This report comes in PPT.
From the live experience to social media, sports properties are optimising strategies in order to appeal to younger fan segments. This manifests in a number of ways, from redeveloping venues to be more connected to investing more in emerging social platforms such as TikTok.
As the popularity of gaming continues to soar in virtual worlds such as Fortnite and Roblox, the sports industry is looking to catalyse a wider shift into the metaverse and capture partnership revenue along the way. This manifests in a number of ways, from creating digital replicas of real venues, to hosting watch-alongs in virtual spaces where fan communities can congregate.
Brands continue to invest heavily in sports, with emerging sectors such as cryptocurrency exchanges quickly growing a sizable sports marketing footprint. However, amidst this confidence, regulatory pressures, hyperinflation and a wider tech slowdown is tempering optimism.
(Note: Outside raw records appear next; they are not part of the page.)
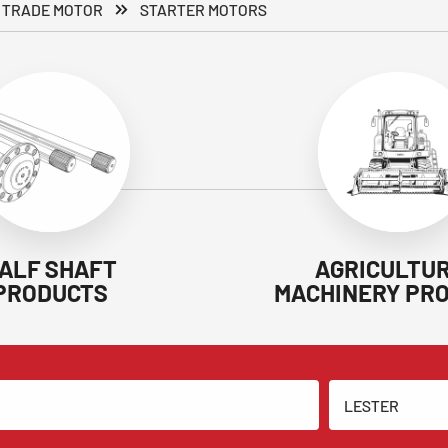
 TRADE MOTOR
STARTER MOTORS
ALF SHAFT
AGRICULTU
PRODUCTS
MACHINERY PR
LESTER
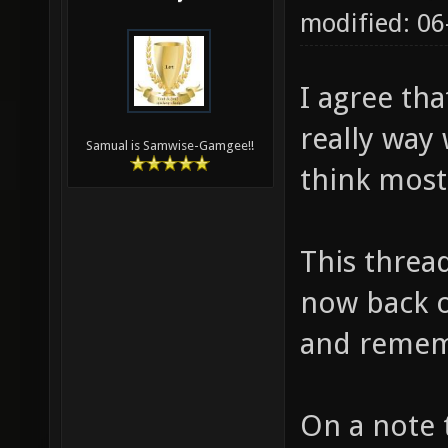
modified: 0
I agree tha
really way
Samual is Samwise-Gamgee!!
think most 
This threa
now back on
and remem
On a note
Traditional sports are seeing disruption in the form of emerging challengers. YouTube stars are increasingly gaining attention by hosting exhibition boxing matches, an emerging golf tour (LIV Golf) threatens the hegemony of the PGA Tour and esports soaks up attention that might have otherwise gone to traditional sports. This fragmentation will have major implications on the industry looking forward.
The popularity of sports content continues to drive competition across the broadcasting landscape and sees big tech implementing sports content as a key pillar in user growth strategies.